Experimenting With Redhat Cluster Suite 7

Description

Source code at: https://github.com/irvingpop/rhcs7

I created a Vagrant-based configuration that brings up two CentOS 7 nodes that share a cluster disk with CLVM. Based on: https://access.redhat.com/documentation/en-US/Red_Hat_Enterprise_Linux/7/html/High_Availability_Add-On_Administration/ch-startup-HAAA.html with clarification from: http://www.davidvossel.com/wiki/index.php?title=HA_LVM

Ultimate goal: Find a way to couple Redhat clustering with Chef Server to create a more robust HA stack.

Notes

Redhat clustering is HARD and not for the faint of heart. It’s not nearly as well documented as it should be, there’s quite a few closely interconnected services and you should really take time out to understand it on its own before combining it with anything else.
- Redhat clustering in EL5 and EL6 was pretty awful to operate and hard to understand. It has been majorly redone in RHEL7 and is now considerably simpler to get going.
This document and repo focus on the shared storage use case, where two nodes have access to the same block device but only one node can actively mount and write to it at a time. The simultaneous access use cases (GFS, OCFS, etc) are not covered here.
Initially I tried to use Virtualbox “shareable” block devices but this didn’t work because it doesn’t support the SCSI SPC-3 feature set. This is important because the only applicable fence agent I could use is fence_scsi, which uses SCSI SPC-3 persistent reservations ( https://kb.netapp.com/support/index?page=content&id=3012956 )
I switched to using the Linux iSCSI service on a separate node to get SPC-3. In production you shouldn’t use iSCSI. It will burn your beans, melt your ice cream, and in general disappoint you continuously. Yes, Fibre Channel is expensive and iSCSI is cheap, but over a decade of storage management experience has taught me that there’s a good reason for that.

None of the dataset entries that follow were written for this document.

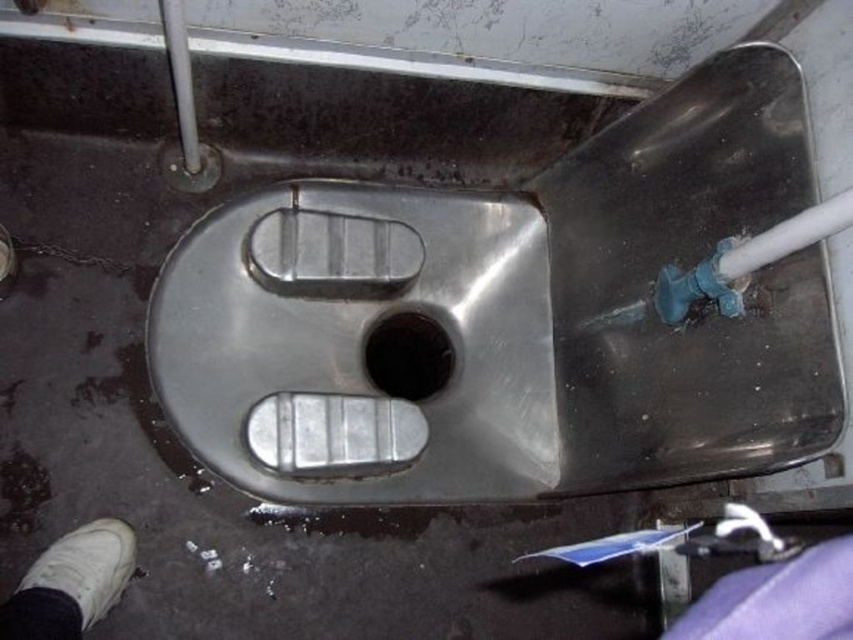 Which is more to the right, stainless steel urinal at center or black rubber drain at center?

black rubber drain at center

Can you confirm if stainless steel urinal at center is shorter than black rubber drain at center?

No.

Image resolution: width=853 pixels, height=640 pixels. In order to click on stainless steel urinal at center in this screenshot , I will do `click(358, 344)`.

Does stainless steel sink at center have a greater width compared to stainless steel urinal at center?

Yes.

This screenshot has height=640, width=853. Describe the element at coordinates (517, 314) in the screenshot. I see `stainless steel sink at center` at that location.

What do you see at coordinates (517, 314) in the screenshot? The width and height of the screenshot is (853, 640). I see `stainless steel sink at center` at bounding box center [517, 314].

Find the location of `stainless steel sink at center`. stainless steel sink at center is located at coordinates (517, 314).

Based on the photo, is stainless steel sink at center below black rubber drain at center?

Incorrect, stainless steel sink at center is not positioned below black rubber drain at center.

Between stainless steel sink at center and black rubber drain at center, which one is positioned lower?

Positioned lower is black rubber drain at center.

Between point (445, 387) and point (392, 376), which one is positioned behind?

Point (392, 376)

At what (x,y) coordinates should I click in order to perform the action: click on stainless steel sink at center. Please return your answer as a coordinate pair (x, y). Looking at the image, I should click on (517, 314). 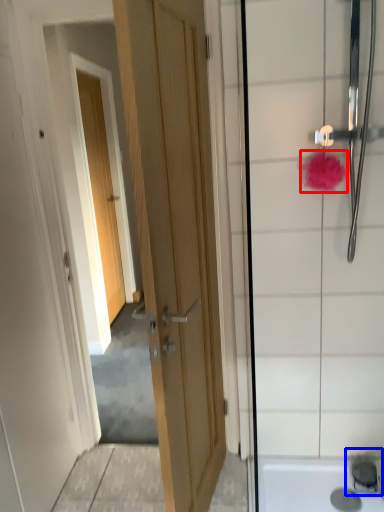 Question: Which object appears closest to the camera in this image, flower (highlighted by a red box) or faucet (highlighted by a blue box)?

Choices:
 (A) flower
 (B) faucet

Answer: (A) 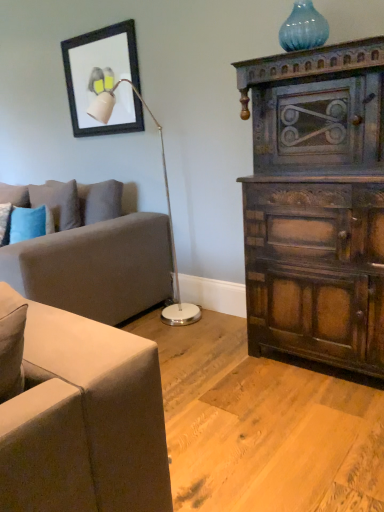 Measure the distance between white glossy floor lamp at upper left and camera.

The depth of white glossy floor lamp at upper left is 2.64 meters.

Looking at this image, measure the distance between soft gray fabric couch at left and camera.

soft gray fabric couch at left is 6.77 feet away from camera.

Where is `dark wood cabinet at right`? Image resolution: width=384 pixels, height=512 pixels. dark wood cabinet at right is located at coordinates (316, 204).

What is the approximate height of dark wood cabinet at right?

The height of dark wood cabinet at right is 4.81 feet.

Measure the distance between blue glass vase at upper right and camera.

They are 1.99 meters apart.

The width and height of the screenshot is (384, 512). In order to click on white glossy floor lamp at upper left in this screenshot , I will do `click(167, 206)`.

This screenshot has width=384, height=512. In order to click on vase lying above the dark wood cabinet at right (from the image's perspective) in this screenshot , I will do `click(303, 28)`.

Is there a large distance between blue glass vase at upper right and dark wood cabinet at right?

No, blue glass vase at upper right is not far from dark wood cabinet at right.

From the image's perspective, which one is positioned lower, blue glass vase at upper right or dark wood cabinet at right?

From the image's view, dark wood cabinet at right is below.

Consider the image. Which object is wider, blue glass vase at upper right or dark wood cabinet at right?

dark wood cabinet at right is wider.

Can you confirm if soft gray fabric couch at left is smaller than blue textured pillow at left?

Actually, soft gray fabric couch at left might be larger than blue textured pillow at left.

Which object is closer to the camera, soft gray fabric couch at left or blue textured pillow at left?

Positioned in front is soft gray fabric couch at left.

Considering the sizes of soft gray fabric couch at left and blue textured pillow at left in the image, is soft gray fabric couch at left wider or thinner than blue textured pillow at left?

Clearly, soft gray fabric couch at left has more width compared to blue textured pillow at left.

Can you tell me how much soft gray fabric couch at left and blue textured pillow at left differ in facing direction?

They differ by 2.06 degrees in their facing directions.

From a real-world perspective, is soft gray fabric couch at left physically above dark wood cabinet at right?

No.

How distant is soft gray fabric couch at left from dark wood cabinet at right?

soft gray fabric couch at left and dark wood cabinet at right are 3.67 feet apart from each other.

Which is more to the left, soft gray fabric couch at left or dark wood cabinet at right?

soft gray fabric couch at left.

Which is in front, point (105, 240) or point (347, 120)?

The point (347, 120) is closer to the camera.

Is dark wood cabinet at right to the right of white glossy floor lamp at upper left from the viewer's perspective?

Yes, dark wood cabinet at right is to the right of white glossy floor lamp at upper left.

Which of these two, dark wood cabinet at right or white glossy floor lamp at upper left, stands shorter?

dark wood cabinet at right is shorter.

Is dark wood cabinet at right spatially inside white glossy floor lamp at upper left, or outside of it?

The correct answer is: outside.

Considering the positions of points (293, 94) and (95, 101), is point (293, 94) farther from camera compared to point (95, 101)?

That is False.

Where is `chest of drawers below the blue textured pillow at left (from a real-world perspective)`? The height and width of the screenshot is (512, 384). chest of drawers below the blue textured pillow at left (from a real-world perspective) is located at coordinates (316, 204).

Could you tell me if blue textured pillow at left is facing dark wood cabinet at right?

No.

Considering the positions of point (80, 223) and point (375, 297), is point (80, 223) closer or farther from the camera than point (375, 297)?

Point (80, 223) is farther from the camera than point (375, 297).

Can you confirm if blue textured pillow at left is smaller than dark wood cabinet at right?

Yes.

In terms of width, does matte black picture frame at upper left look wider or thinner when compared to soft gray fabric couch at left?

matte black picture frame at upper left is thinner than soft gray fabric couch at left.

Is matte black picture frame at upper left to the left or to the right of soft gray fabric couch at left in the image?

matte black picture frame at upper left is to the right of soft gray fabric couch at left.

Which object is closer to the camera taking this photo, matte black picture frame at upper left or soft gray fabric couch at left?

soft gray fabric couch at left is in front.

Does matte black picture frame at upper left have a larger size compared to soft gray fabric couch at left?

No, matte black picture frame at upper left is not bigger than soft gray fabric couch at left.

How many degrees apart are the facing directions of dark wood cabinet at right and blue glass vase at upper right?

0.316 degrees.

In the scene shown: From the image's perspective, is dark wood cabinet at right below blue glass vase at upper right?

Yes, from the image's perspective, dark wood cabinet at right is beneath blue glass vase at upper right.

Is dark wood cabinet at right with blue glass vase at upper right?

No, dark wood cabinet at right is not beside blue glass vase at upper right.

Considering the positions of points (312, 227) and (322, 44), is point (312, 227) closer to camera compared to point (322, 44)?

That is True.

Find the location of a particular element. The height and width of the screenshot is (512, 384). the chest of drawers in front of the blue glass vase at upper right is located at coordinates coord(316,204).

I want to click on pillow above the soft gray fabric couch at left (from the image's perspective), so click(x=58, y=203).

Based on their spatial positions, is blue glass vase at upper right or matte black picture frame at upper left closer to soft gray fabric couch at left?

matte black picture frame at upper left.

When comparing their distances from blue textured pillow at left, does dark wood cabinet at right or blue glass vase at upper right seem further?

blue glass vase at upper right.

Considering their positions, is dark wood cabinet at right positioned further to blue textured pillow at left than white glossy floor lamp at upper left?

dark wood cabinet at right lies further to blue textured pillow at left than the other object.

From the picture: When comparing their distances from dark wood cabinet at right, does blue textured pillow at left or blue glass vase at upper right seem further?

blue textured pillow at left.

When comparing their distances from blue glass vase at upper right, does matte black picture frame at upper left or blue textured pillow at left seem further?

blue textured pillow at left lies further to blue glass vase at upper right than the other object.

Estimate the real-world distances between objects in this image. Which object is closer to dark wood cabinet at right, soft gray fabric couch at left or blue textured pillow at left?

soft gray fabric couch at left.

Looking at the image, which one is located closer to dark wood cabinet at right, white glossy floor lamp at upper left or blue textured pillow at left?

white glossy floor lamp at upper left is positioned closer to the anchor dark wood cabinet at right.

When comparing their distances from soft gray fabric couch at left, does dark wood cabinet at right or blue textured pillow at left seem closer?

blue textured pillow at left.

Find the location of `vase between blue textured pillow at left and dark wood cabinet at right`. vase between blue textured pillow at left and dark wood cabinet at right is located at coordinates [303, 28].

Locate an element on the screen. The image size is (384, 512). table lamp between matte black picture frame at upper left and soft gray fabric couch at left in the up-down direction is located at coordinates (167, 206).

Where is `pillow that lies between matte black picture frame at upper left and soft gray fabric couch at left from top to bottom`? pillow that lies between matte black picture frame at upper left and soft gray fabric couch at left from top to bottom is located at coordinates (58, 203).

Locate an element on the screen. table lamp situated between blue textured pillow at left and blue glass vase at upper right from left to right is located at coordinates (167, 206). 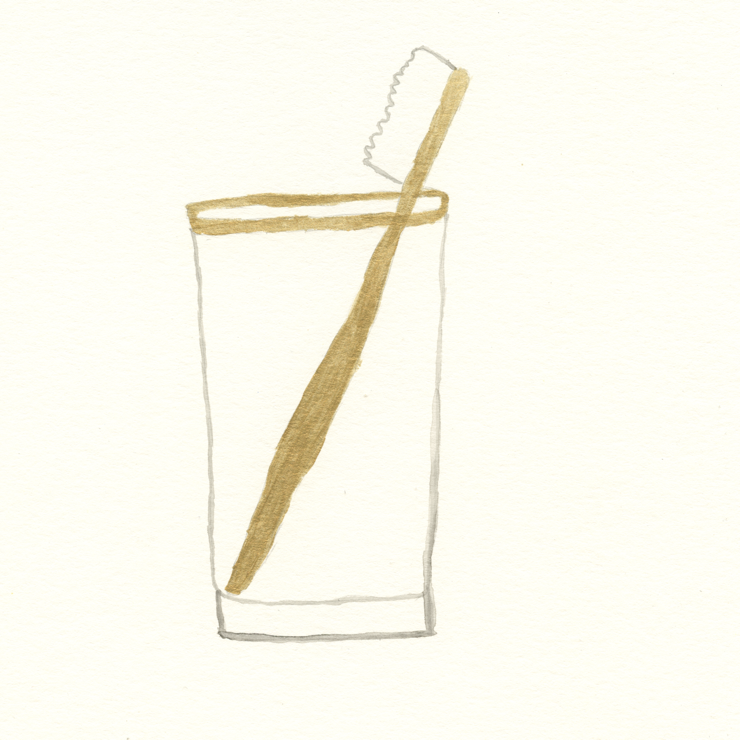 The width and height of the screenshot is (740, 740). What are the coordinates of `bottom rim of cup` in the screenshot? It's located at (349, 605). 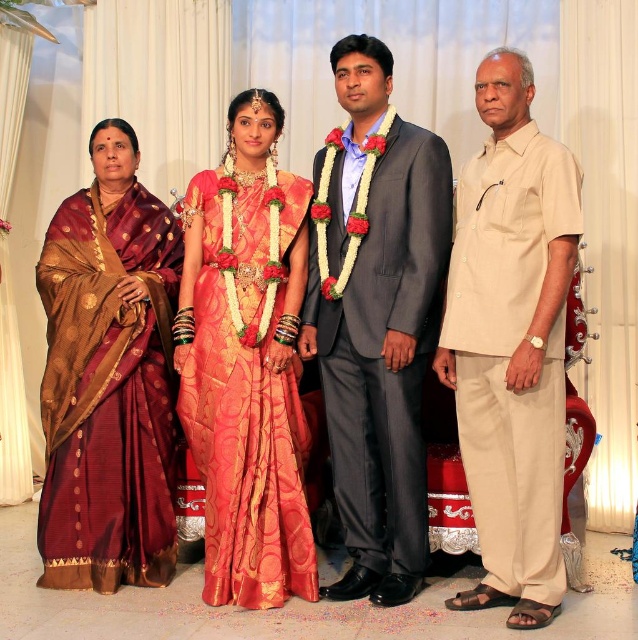 You are a photographer standing at the camera position in the scene. You want to adjust your position so that the matte gray suit at center is exactly 10 feet away from you. Should you move closer or farther away?

The matte gray suit at center is currently 9.83 feet away from the camera. To make it exactly 10 feet away, you should move slightly farther away from the matte gray suit at center.

You are a photographer arranging a group photo for a traditional Indian wedding. You have two key outfits to position in the frame. The matte gray suit at center and the maroon silk saree at left. Considering the space they occupy, which outfit takes up more horizontal space in the image?

The matte gray suit at center takes up more horizontal space in the image because its width is larger than the maroon silk saree at left.

You are standing at the point closest to the front of the image. There are two points marked in the image, one at coordinate point (352, 186) and another at point (486, 488). Which of these points is farther away from you?

Point (352, 186) is behind point (486, 488), so it is farther away from you. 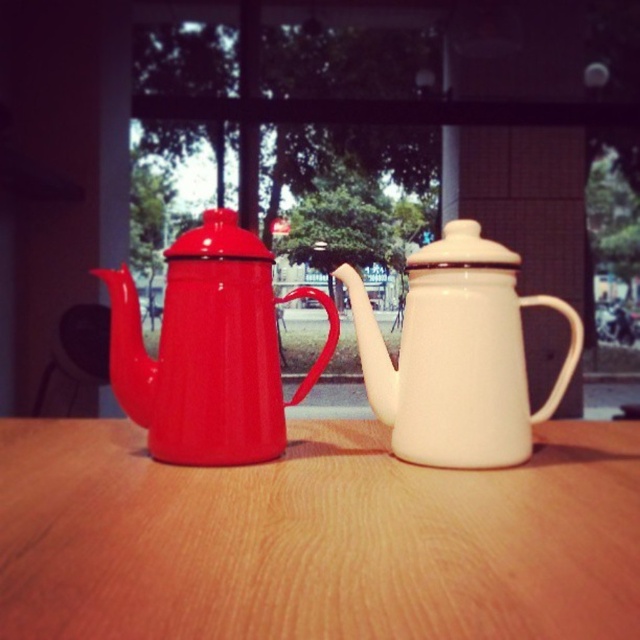 Which is behind, point (572, 468) or point (436, 456)?

Point (572, 468)

Which is behind, point (563, 632) or point (508, 419)?

Point (508, 419)

Find the location of a particular element. The height and width of the screenshot is (640, 640). wooden table at center is located at coordinates (316, 538).

Who is lower down, matte enamel teapot at center or matte enamel teapot at left?

matte enamel teapot at left is below.

The width and height of the screenshot is (640, 640). Describe the element at coordinates (209, 349) in the screenshot. I see `matte enamel teapot at center` at that location.

Between point (461, 243) and point (172, 333), which one is positioned behind?

Point (461, 243)

Where is `matte enamel teapot at center`? matte enamel teapot at center is located at coordinates (209, 349).

What do you see at coordinates (209, 349) in the screenshot?
I see `matte enamel teapot at left` at bounding box center [209, 349].

You are a GUI agent. You are given a task and a screenshot of the screen. Output one action in this format:
    pyautogui.click(x=<x>, y=<y>)
    Task: Click on the matte enamel teapot at left
    The width and height of the screenshot is (640, 640).
    Given the screenshot: What is the action you would take?
    pyautogui.click(x=209, y=349)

There’s two ways to do HA-LVM: * Exclusive Activation via LVM volume_list filtering: This basically tells LVM not to auto-activate the shared storage, and then uses a tagging system (plus trust in pacemaker) to control exclusive access * Exclusive Activation via clvmd: This uses the clvmd service (plus a distributed lock manager) to control access to LVM volume groups which are specially tagged as “clustered” * Irving’s thoughts: clvmd would appear to be the safer way to go because it protects against “rogue” nodes, but in practice clvmd is really freakin hard to figure out and troubleshoot. Also, the SCSI SPC-3 persistent reservations provide an additional layer of safety. So I recommend Option 1, the volume_list filtering approach as it gave me far less heartburn in testing.

Initial setup

Initial configuration of the cluster machines, backend0 and backend1:
1
vagrant up

iSCSI server setup from: https://access.redhat.com/documentation/en-US/Red_Hat_Enterprise_Linux/7/html/Storage_Administration_Guide/ch25.html#osm-target-setup

# install
yum install -y targetcli
# start and enable the service
systemctl start target && systemctl enable target

# map the backstore to a physical unformatted block device
targetcli /backstores/block create name=block_backend dev=/dev/sdb

# create an iSCSI target
targetcli /iscsi create iqn.2006-04.com.iscsi-is-awesome:1
#  Created target iqn.2006-04.com.iscsi-is-awesome:1
#  Created TPG 1.

# create the iSCSI portal (IP listener)
targetcli /iscsi/iqn.2006-04.com.iscsi-is-awesome:1/tpg1/portals/ create
# Using default IP port 3260
# Binding to INADDR_ANY (0.0.0.0)
# Created network portal 0.0.0.0:3260.

# Map the iSCSI target to the backstore
targetcli /iscsi/iqn.2006-04.com.iscsi-is-awesome:1/tpg1/luns/ create /backstores/block/block_backend
# Created LUN 0.

# crazy wild-west no-ACL mode, because this is a PoC :)
targetcli /iscsi/iqn.2006-04.com.iscsi-is-awesome:1/tpg1/ set attribute authentication=0 demo_mode_write_protect=0 generate_node_acls=1 cache_dynamic_acls=1
# Parameter demo_mode_write_protect is now '0'.
# Parameter authentication is now '0'.
# Parameter generate_node_acls is now '1'.
# Parameter cache_dynamic_acls is now '1'.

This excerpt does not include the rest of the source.